This sporting analogy somewhat fits the Haryana election battle too.
Everyone expected the Congress to win here, and the party did improve its vote share by a big margin of 11 per cent — from 28 per cent in 2019 when it had secured 31 seats to 39 per cent now when it ended up with 37 seats but short of the majority.
What the Congress did not factor in was that the BJP, at its end, was ‘working harder’ in Haryana, and they too improved their vote share by over 3 per cent — from 36.5 per cent in 2019 — to win.
The disturbing development now is that the Congress, in a rather unprecedented way, has refused to accept the results in Haryana, alleging electoral malpractices.
In the sporting analogy, this is a case of being a ‘bad sport’ or showing a lack of sportsmanship by being a ‘sore loser’.
It also puts the 37 winning candidates of the Congress, including Vinesh Phogat and Randeep Surjewala’s son Aditya, in a piquant position — they have celebrated their wins but their party is questioning the results.
Third Heartbreak for Congress
It is not the first time that the Congress presumed a win and ended up on the losing side. The story in Madhya Pradesh and Chhattisgarh was similar last November where an over-confident Congress bit the dust. Haryana is a repeat of the same.
While the Congress went about speculating over chief ministerial faces even while the election was on in Haryana, BJP seems to have been studiously working harder on the ground on its election strategy. BJP closed its ears to the perception being built by Congress of a run-away win and worked hard on the voter basics.
The Congress thought issues of farmer anger, wrestler protests, and Agniveer would see it through. These may have been the issues, but only for the Jat community in the state which has about 21-22 per cent population.

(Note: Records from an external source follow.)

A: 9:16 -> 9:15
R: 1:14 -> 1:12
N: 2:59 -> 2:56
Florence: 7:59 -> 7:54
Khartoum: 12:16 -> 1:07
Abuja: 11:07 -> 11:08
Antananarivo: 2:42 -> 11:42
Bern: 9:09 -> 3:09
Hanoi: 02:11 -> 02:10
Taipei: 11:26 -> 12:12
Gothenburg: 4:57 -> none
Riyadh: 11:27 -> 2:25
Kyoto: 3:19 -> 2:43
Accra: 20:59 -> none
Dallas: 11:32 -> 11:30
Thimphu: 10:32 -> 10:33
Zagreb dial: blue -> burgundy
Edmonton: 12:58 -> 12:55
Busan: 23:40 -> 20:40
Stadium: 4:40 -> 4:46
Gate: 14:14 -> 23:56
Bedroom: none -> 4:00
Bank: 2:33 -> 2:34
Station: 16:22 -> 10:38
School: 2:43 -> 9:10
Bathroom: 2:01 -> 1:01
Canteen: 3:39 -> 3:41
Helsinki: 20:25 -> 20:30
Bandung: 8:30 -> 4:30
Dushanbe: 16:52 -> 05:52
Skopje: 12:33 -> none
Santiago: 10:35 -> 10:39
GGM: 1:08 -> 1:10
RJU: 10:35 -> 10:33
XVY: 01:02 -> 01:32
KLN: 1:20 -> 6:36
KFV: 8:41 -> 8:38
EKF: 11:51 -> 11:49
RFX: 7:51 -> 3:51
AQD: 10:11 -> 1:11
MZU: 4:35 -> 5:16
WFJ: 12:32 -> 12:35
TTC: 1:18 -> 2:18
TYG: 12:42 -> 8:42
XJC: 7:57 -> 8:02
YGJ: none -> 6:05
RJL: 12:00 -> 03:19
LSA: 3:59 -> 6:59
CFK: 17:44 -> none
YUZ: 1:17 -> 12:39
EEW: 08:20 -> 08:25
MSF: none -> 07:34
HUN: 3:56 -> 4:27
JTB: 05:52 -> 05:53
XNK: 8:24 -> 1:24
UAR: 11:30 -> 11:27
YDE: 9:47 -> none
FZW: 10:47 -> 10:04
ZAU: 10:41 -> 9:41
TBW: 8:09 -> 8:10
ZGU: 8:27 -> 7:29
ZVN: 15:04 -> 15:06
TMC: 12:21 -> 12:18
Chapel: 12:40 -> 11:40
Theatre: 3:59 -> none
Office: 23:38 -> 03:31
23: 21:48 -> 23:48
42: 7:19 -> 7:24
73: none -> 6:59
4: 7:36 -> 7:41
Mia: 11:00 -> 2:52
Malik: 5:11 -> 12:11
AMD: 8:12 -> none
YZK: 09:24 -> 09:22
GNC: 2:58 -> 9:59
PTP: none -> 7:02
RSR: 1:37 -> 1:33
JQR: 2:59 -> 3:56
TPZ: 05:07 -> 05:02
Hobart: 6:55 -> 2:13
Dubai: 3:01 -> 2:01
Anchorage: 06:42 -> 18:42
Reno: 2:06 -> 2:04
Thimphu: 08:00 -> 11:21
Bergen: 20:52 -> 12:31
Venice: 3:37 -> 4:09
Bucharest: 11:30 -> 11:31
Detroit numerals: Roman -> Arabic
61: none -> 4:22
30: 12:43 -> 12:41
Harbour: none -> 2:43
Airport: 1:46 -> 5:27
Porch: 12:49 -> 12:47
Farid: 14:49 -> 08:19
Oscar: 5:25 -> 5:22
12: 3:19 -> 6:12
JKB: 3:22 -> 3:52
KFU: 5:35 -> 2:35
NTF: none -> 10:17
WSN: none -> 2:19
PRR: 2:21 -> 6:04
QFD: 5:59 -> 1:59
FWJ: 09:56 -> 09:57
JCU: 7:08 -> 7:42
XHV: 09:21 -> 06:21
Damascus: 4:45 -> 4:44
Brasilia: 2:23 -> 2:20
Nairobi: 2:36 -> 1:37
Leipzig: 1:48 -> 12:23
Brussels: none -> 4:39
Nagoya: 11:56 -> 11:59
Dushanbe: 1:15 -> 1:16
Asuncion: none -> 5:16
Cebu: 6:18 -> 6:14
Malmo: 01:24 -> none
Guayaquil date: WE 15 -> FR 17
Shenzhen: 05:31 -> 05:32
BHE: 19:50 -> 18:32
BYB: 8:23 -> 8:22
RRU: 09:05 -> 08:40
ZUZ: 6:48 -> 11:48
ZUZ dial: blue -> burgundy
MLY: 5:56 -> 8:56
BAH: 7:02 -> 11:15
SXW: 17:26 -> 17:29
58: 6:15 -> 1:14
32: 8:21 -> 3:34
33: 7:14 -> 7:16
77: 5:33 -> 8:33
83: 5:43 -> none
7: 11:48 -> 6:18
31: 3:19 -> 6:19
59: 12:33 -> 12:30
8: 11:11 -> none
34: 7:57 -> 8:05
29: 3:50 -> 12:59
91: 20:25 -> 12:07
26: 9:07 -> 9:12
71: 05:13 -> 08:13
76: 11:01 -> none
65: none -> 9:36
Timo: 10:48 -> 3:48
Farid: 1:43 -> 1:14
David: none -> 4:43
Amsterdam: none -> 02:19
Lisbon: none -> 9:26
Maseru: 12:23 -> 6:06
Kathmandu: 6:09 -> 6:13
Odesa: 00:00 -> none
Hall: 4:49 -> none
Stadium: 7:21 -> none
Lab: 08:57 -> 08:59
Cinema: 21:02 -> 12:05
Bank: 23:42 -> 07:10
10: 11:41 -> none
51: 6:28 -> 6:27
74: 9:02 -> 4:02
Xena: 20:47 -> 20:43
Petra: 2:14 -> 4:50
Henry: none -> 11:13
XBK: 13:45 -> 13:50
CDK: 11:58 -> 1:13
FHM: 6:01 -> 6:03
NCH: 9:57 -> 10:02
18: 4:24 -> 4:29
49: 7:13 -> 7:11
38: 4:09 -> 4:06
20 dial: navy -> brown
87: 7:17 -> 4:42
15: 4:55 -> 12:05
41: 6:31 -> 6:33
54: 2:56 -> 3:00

These issues did not seem to resonate with a wider section of the rest of the electorate who perhaps looked at the BJP’s record in the state in the last decade on the issue of development and feared the return of a Jat-dominated rule under Bhupinder Singh Hooda.
That explains why a big chunk of OBC, upper caste, and non-Jatav Dalit population seems to have voted heavily in favour of BJP, as the CSDS data shows.
The Congress did get a big chunk of votes of the Jats, Jatavs among the Dalits, and Muslims, but the consolidation of voters on the BJP’s side was bigger.
The other big factor was the infighting in the Congress between the Hooda and Kumari Selja camps hurting the party’s chances, which even Rahul Gandhi had to acknowledge at a review meeting of the Congress on Thursday. Multiple party leaders have spoken of the same publicly too.
The BJP, however, eliminated all infighting by replacing Manohar Lal Khattar with Nayab Singh Saini as the chief minister six months ago and fighting the Haryana election firmly under Saini’s leadership.
The Congress should stop playing the ‘sore loser’ and damaging the country’s much-acclaimed democratic electoral process and its institutions. Selective questioning of the election results defies all logic.
Such an approach does not bode well for the Grand Old Party in future election battles in Jharkhand and Maharashtra too. It should either get all its 37 winning candidates in Haryana to resign as well or congratulate the BJP, look within, and move on.